Ma belle France chérie, je t’aime. Douce et tendre tu es avec nous. Pourtant, quelle honte aujourd’hui de te dire qu’on t’aime. C’est une honte de croire en toi. Pour l’Etat, pour tes fils, pour tes hôtes, c’est une honte de pleurer et rire d’amour pour toi.

Mon pays bien-aimé, ma vie est une prière que je t’offre, dans le silence de mon cœur et dans la beauté de mes gestes, tous les jours. Je le tais trop souvent, car qui en ce monde peut comprendre de telles paroles ? Prier pour toi, t’aimer, danser avec toi, voilà qui n’est pas à la mode. Mais je danse avec toi et toutes mes œuvres te sont dédiées.

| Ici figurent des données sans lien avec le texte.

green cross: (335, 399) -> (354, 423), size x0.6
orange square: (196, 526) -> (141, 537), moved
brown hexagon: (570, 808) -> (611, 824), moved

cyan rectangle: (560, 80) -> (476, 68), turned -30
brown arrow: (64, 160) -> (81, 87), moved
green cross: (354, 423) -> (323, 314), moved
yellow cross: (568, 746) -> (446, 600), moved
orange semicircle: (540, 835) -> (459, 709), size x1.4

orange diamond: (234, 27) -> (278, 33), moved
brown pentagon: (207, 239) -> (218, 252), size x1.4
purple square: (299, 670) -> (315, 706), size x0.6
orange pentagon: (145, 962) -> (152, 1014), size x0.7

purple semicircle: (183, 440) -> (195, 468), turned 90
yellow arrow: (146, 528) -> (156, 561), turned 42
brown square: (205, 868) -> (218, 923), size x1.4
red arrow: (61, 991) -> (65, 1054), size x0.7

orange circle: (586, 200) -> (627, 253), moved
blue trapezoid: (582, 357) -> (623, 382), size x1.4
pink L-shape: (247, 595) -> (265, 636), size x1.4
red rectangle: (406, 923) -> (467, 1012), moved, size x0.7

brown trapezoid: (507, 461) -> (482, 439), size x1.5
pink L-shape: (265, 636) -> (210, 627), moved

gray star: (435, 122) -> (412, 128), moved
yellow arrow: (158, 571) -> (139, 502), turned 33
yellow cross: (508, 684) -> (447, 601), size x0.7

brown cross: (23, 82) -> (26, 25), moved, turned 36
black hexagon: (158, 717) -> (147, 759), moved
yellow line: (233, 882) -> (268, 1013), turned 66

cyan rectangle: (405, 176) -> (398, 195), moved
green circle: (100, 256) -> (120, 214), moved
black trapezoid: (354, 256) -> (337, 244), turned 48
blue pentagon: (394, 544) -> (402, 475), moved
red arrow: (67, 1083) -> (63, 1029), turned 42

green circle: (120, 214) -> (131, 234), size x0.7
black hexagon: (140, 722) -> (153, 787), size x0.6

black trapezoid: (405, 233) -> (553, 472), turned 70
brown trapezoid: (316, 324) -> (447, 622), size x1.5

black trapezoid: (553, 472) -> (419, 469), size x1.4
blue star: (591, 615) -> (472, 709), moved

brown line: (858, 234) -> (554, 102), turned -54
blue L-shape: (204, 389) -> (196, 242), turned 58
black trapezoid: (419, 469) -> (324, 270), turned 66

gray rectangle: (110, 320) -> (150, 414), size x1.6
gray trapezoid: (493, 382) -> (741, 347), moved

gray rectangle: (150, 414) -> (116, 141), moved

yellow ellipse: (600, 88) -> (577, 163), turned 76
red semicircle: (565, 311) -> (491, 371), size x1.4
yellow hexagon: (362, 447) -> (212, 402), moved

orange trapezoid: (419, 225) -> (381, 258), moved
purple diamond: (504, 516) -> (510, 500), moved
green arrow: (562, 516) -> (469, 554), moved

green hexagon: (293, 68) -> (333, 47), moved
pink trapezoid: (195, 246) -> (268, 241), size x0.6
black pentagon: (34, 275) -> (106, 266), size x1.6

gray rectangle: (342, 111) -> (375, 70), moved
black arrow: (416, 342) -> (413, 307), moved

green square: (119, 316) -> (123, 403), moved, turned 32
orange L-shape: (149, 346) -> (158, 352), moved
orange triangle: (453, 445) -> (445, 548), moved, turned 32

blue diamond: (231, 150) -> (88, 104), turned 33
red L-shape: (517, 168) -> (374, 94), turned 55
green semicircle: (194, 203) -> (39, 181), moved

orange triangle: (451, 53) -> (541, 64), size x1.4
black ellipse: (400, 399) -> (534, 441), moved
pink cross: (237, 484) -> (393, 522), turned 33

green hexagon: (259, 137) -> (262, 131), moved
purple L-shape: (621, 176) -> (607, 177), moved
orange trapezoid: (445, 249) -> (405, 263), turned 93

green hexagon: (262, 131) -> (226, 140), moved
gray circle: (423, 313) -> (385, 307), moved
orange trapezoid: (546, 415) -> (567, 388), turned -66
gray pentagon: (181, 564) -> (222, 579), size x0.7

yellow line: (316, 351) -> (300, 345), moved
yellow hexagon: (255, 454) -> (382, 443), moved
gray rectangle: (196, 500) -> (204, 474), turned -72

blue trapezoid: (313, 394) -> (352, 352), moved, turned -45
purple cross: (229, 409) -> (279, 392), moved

A ta source, il y a la Grèce lointaine, la Terre Sainte du désert et des lacs de Judée et de Tibériade, à ta source il y a aussi et surtout les longs cheveux celtes et les rochers millénaires. Tes mers te baignent et t’aiment, tes montagnes te veillent, tes arbres te réchauffent et ton ciel s’étend dans le monde entier pour ta gloire.

Tu es mon amour et mon pays. Tes villes sont mes sœurs, accueillantes et quelquefois dures, et leurs bistrots accueillent les douleurs des enfants devenus grands.

Sache vieille France, sans cesse renouvelée comme la mer, sache qu’au fond de nos cœurs, malgré nos bouches bâillonnées, malgré nos cerveaux purgés, malgré nos corps dressés, un amour immense t’enveloppe. Cet amour est puissance, lumière et vie et tant qu’il brûle, tu es la France éternelle.